Message ID | 20211021122112.592634-4-namit@vmware.com (mailing list archive) |
---|---|
State | New |
Headers | show |
Series | mm/mprotect: avoid unnecessary TLB flushes | expand |
On Thu, Oct 21, 2021 at 05:21:10AM -0700, Nadav Amit wrote: > From: Nadav Amit <namit@vmware.com> > Add a check to prevent access_error() from returning mistakenly that > page-faults due to instruction fetch are not allowed. Intel SDM does not > indicate whether "instruction fetch" and "write" in the hardware error > code are mutual exclusive, so check both before returning whether the > access is allowed. Dave, can we get that clarified?
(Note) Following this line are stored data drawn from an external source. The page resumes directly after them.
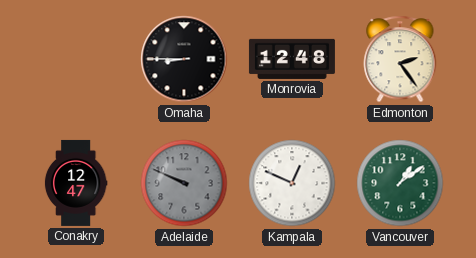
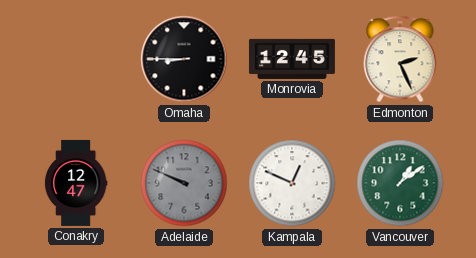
Monrovia: 12:48 -> 12:45
Edmonton: 2:24 -> 2:26
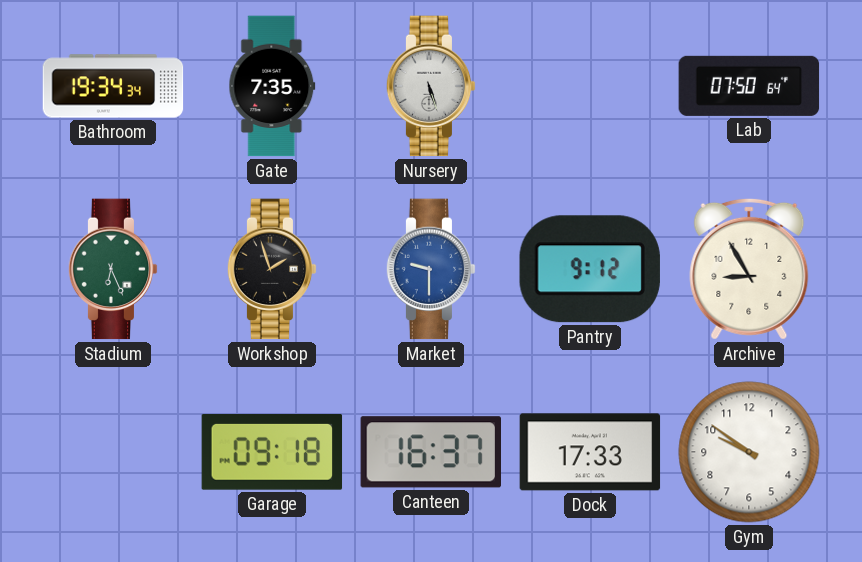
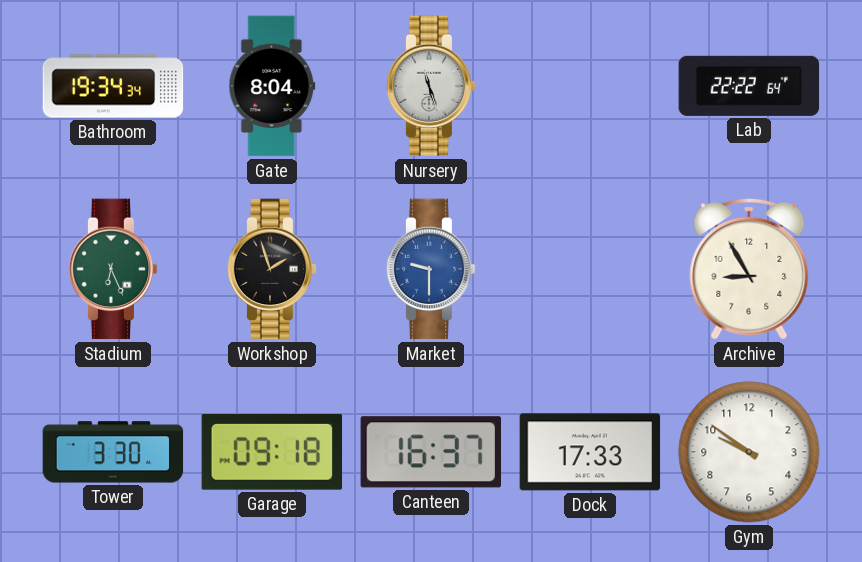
Gate: 7:35 -> 8:04
Nursery: 5:27 -> 11:27
Lab: 07:50 -> 22:22
Pantry: 9:12 -> none
Tower: none -> 3:30
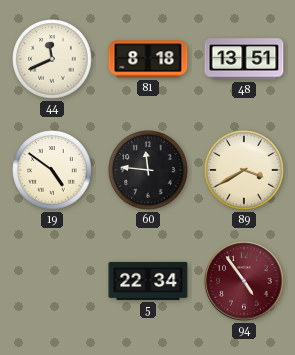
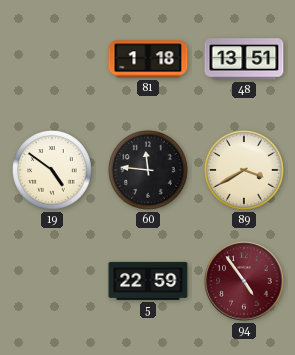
44: 11:41 -> none
81: 8:18 -> 1:18
5: 22:34 -> 22:59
It seems a bit naf and leads to confusing code IMO. Other than that, the change looks ok to me. > diff --git a/arch/x86/mm/fault.c b/arch/x86/mm/fault.c > index b2eefdefc108..e776130473ce 100644 > --- a/arch/x86/mm/fault.c > +++ b/arch/x86/mm/fault.c > @@ -1100,10 +1100,17 @@ access_error(unsigned long error_code, struct vm_area_struct *vma) > (error_code & X86_PF_INSTR), foreign)) > return 1; > > - if (error_code & X86_PF_WRITE) { > + if (error_code & (X86_PF_WRITE | X86_PF_INSTR)) { > /* write, present and write, not present: */ > - if (unlikely(!(vma->vm_flags & VM_WRITE))) > + if ((error_code & X86_PF_WRITE) && > + unlikely(!(vma->vm_flags & VM_WRITE))) > return 1; > + > + /* exec, present and exec, not present: */ > + if ((error_code & X86_PF_INSTR) && > + unlikely(!(vma->vm_flags & VM_EXEC))) > + return 1; > + > return 0; > }
On 25/10/2021 11:59, Peter Zijlstra wrote: > On Thu, Oct 21, 2021 at 05:21:10AM -0700, Nadav Amit wrote: >> From: Nadav Amit <namit@vmware.com> >> Add a check to prevent access_error() from returning mistakenly that >> page-faults due to instruction fetch are not allowed. Intel SDM does not >> indicate whether "instruction fetch" and "write" in the hardware error >> code are mutual exclusive, so check both before returning whether the >> access is allowed. > Dave, can we get that clarified? It seems a bit naf and leads to > confusing code IMO. There is no such thing as an instruction fetch (a read) causing a modification to the mapping. From this point of view, you'd never expect to see them both set. However, be aware that INSTR is only reported for NX || SMEP. Without either, instruction vs data accesses are distinguished internally (can be demonstrated with SMAP) but not visible in the pagefault error code. ~Andrew
On 10/21/21 5:21 AM, Nadav Amit wrote: > access_error() currently does not check for execution permission > violation. Ye > As a result, spurious page-faults due to execution permission > violation cause SIGSEGV. While I could totally believe that something is goofy when VMAs are being changed underneath a page fault, I'm having trouble figuring out why the "if (error_code & X86_PF_WRITE)" code is being modified. > It appears not to be an issue so far, but the next patches avoid TLB > flushes on permission promotion, which can lead to this scenario. nodejs > for instance crashes when TLB flush is avoided on permission promotion. Just to be clear, "promotion" is going from something like: W=0->W=1 or NX=1->NX=0 right? I tend to call that "relaxing" permissions. Currently, X86_PF_WRITE faults are considered an access error unless the VMA to which the write occurred allows writes. Returning "no access error" permits continuing and handling the copy-on-write. It sounds like you want to expand that. You want to add a whole class of new faults that can be ignored: not just that some COW handling might be necessary, but that the PTE itself might be out of date. Just like a "COW fault" may just result in setting the PTE.W=1 and moving on with our day, an instruction fault might now just end up with setting PTE.NX=0 and also moving on with our day. I'm really confused why the "error_code & X86_PF_WRITE" case is getting modified. I would have expected it to be something like just adding: /* read, instruction fetch */ if (error_code & X86_PF_INSN) { /* Avoid enforcing access error if spurious: */ if (unlikely(!(vma->vm_flags & VM_EXEC))) return 1; return 0; } I'm really confused what X86_PF_WRITE and X86_PF_INSN have in common other than both being able to (now) be generated spuriously.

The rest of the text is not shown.